The $348,076 decrease in net interest income for the fourth quarter of 2019 occurred primarily because our interest income decreased by $258,244, while our cost of funds increased by $89,832. The drop in interest income resulted from two principal factors - a decline in average loan yields and a decline in the average balance of interest-earning assets, reflected in a decline in the average balance of investment securities. The average loan yield declined by 52 basis points from 6.16% to 5.64% between the quarters. The decline in average loan yields was caused principally by the combined effect of increased competition to originate loans, the purchase of loan participations and lower rates to maintain or increase average loan volume. Although the loan participations were purchased with a net yield lower than the yield on loans we originated, the participations were at substantially higher yields than investment securities and overnight investments. The average loan portfolio was $31.8 million higher in the 2019 quarter than the 2018 quarter, due principally to the purchase of a large loan participation in the first quarter of 2019. We experienced a $237,159 decrease in income from investment securities, as the average balance of investment securities decreased by $48.3 million. The average investment yields between the period increased by 3 basis points.

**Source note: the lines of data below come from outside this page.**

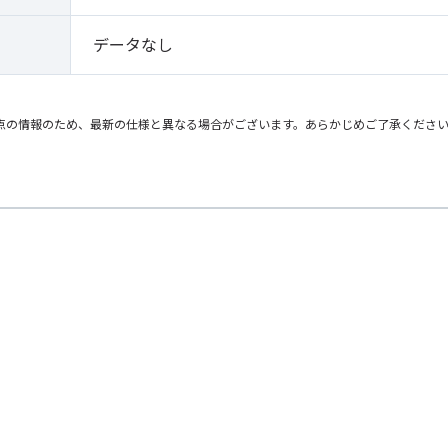
データなし
点の情報のため、最新の仕様と異なる場合がございます。あらかじめご了承くださ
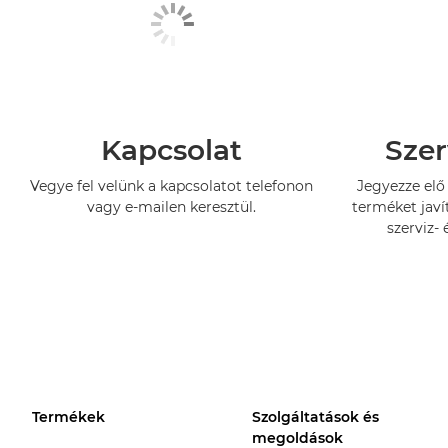
Kapcsolat
Szer
Vegye fel velünk a kapcsolatot telefonon
Jegyezze elő 
vagy e-mailen keresztül.
terméket javí
szerviz- 
Termékek
Szolgáltatások és
megoldások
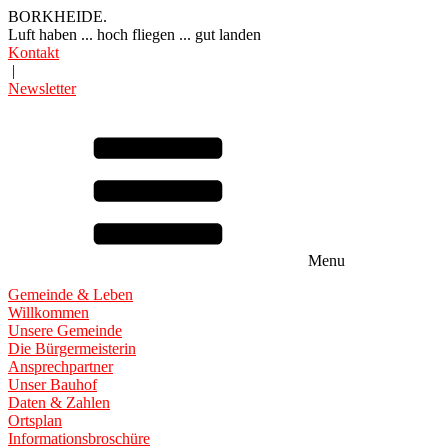
BORKHEIDE.
Luft haben ... hoch fliegen ... gut landen
Kontakt
|
Newsletter
Menu
Gemeinde & Leben
Willkommen
Unsere Gemeinde
Die Bürgermeisterin
Ansprechpartner
Unser Bauhof
Daten & Zahlen
Ortsplan
Informationsbroschüre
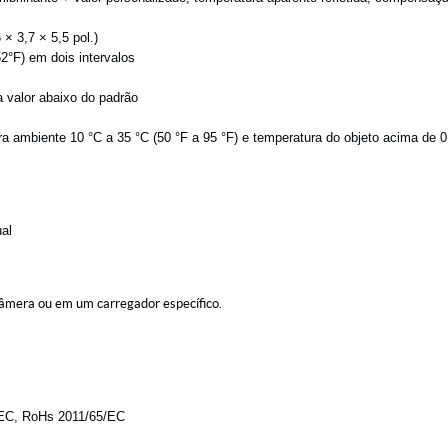
× 3,7 × 5,5 pol.)
2°F) em dois intervalos
a valor abaixo do padrão
ra ambiente 10 °C a 35 °C (50 °F a 95 °F) e temperatura do objeto acima de 0
ual
câmera ou em um carregador específico.
/EC, RoHs 2011/65/EC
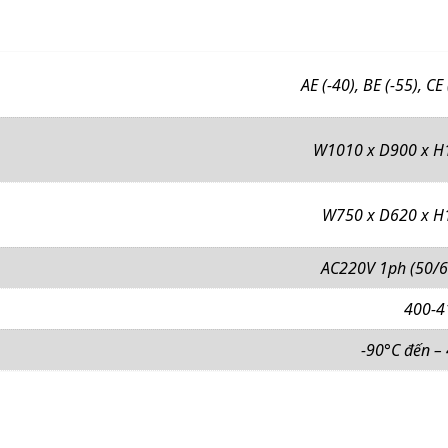
AE (-40), BE (-55), CE 
W1010 x D900 x H
W750 x D620 x H
AC220V 1ph (50/6
400-4
-90°C đến –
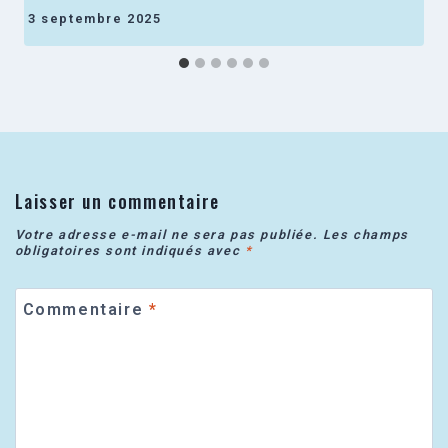
3 septembre 2025
Laisser un commentaire
Votre adresse e-mail ne sera pas publiée.
Les champs
obligatoires sont indiqués avec
*
Commentaire
*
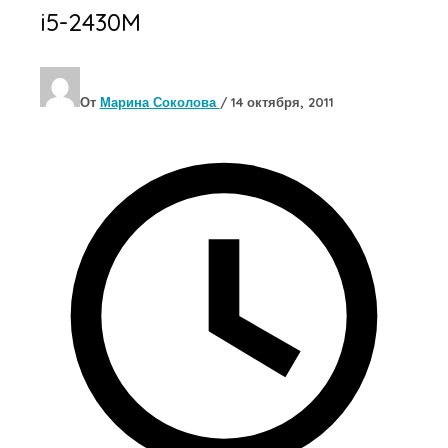
i5-2430M
От
Марина Соколова
/
14 октября, 2011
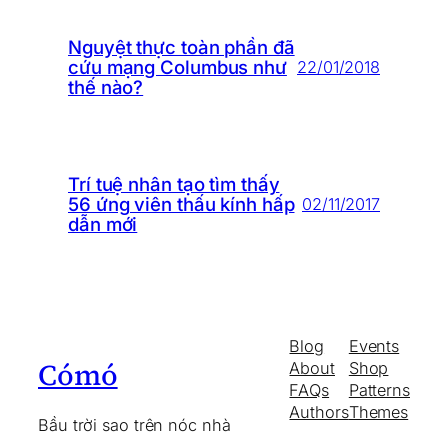
Nguyệt thực toàn phần đã
cứu mạng Columbus như
22/01/2018
thế nào?
Trí tuệ nhân tạo tìm thấy
56 ứng viên thấu kính hấp
02/11/2017
dẫn mới
Blog
Events
Cómó
About
Shop
FAQs
Patterns
Authors
Themes
Bầu trời sao trên nóc nhà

The decline in the average balance of investments securities resulted from our deployment of the cash flow from lower-yielding investments into higher-yielding loans, combined with a reduction in average deposits due to the expected withdrawal of deposits from the bank's largest depositor as that depositor was acquired by another entity. We were aware in advance that the accounts would be closed and we elected to fund some of the withdrawal by applying the proceeds from the payment on or maturity of investment securities. The growth of loan income in 2019 quarter loan was offset by the recognition of $383,855, in the fourth quarter of 2018, of past due interest income on the payoff of two non-accrual commercial real estate loans, with no similar payoffs in the 2019 quarter. Loans, our highest yielding asset category, increased from 34.7% of earning assets in the 2018 quarter to 44.8% of earning assets in the 2019 quarter. The volume increase was partially offset by the 52 basis point decrease in average loan yields.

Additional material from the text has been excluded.